"""
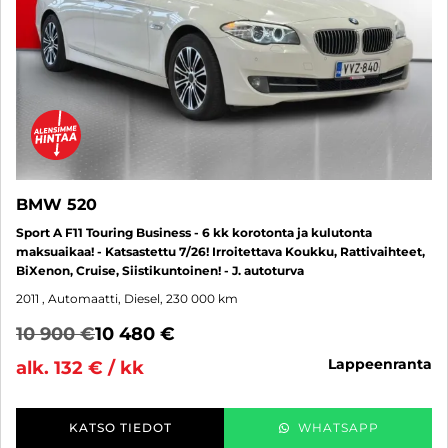
BMW 520
Sport A F11 Touring Business - 6 kk korotonta ja kulutonta
maksuaikaa! - Katsastettu 7/26! Irroitettava Koukku, Rattivaihteet,
BiXenon, Cruise, Siistikuntoinen! - J. autoturva
2011
, Automaatti, Diesel, 230 000 km
10 900 €
10 480 €
lappeenranta
alk. 132 € / kk
KATSO TIEDOT
WHATSAPP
"""
YOUR INSTRUCTIONS: Only the text of the listing above is copied, exactly as written; its pictures are dropped.

ANSWER SECTION:
BMW 520
Sport A F11 Touring Business - 6 kk korotonta ja kulutonta
maksuaikaa! - Katsastettu 7/26! Irroitettava Koukku, Rattivaihteet,
BiXenon, Cruise, Siistikuntoinen! - J. autoturva
2011
, Automaatti, Diesel, 230 000 km
10 900 €
10 480 €
lappeenranta
alk. 132 € / kk
KATSO TIEDOT
WHATSAPP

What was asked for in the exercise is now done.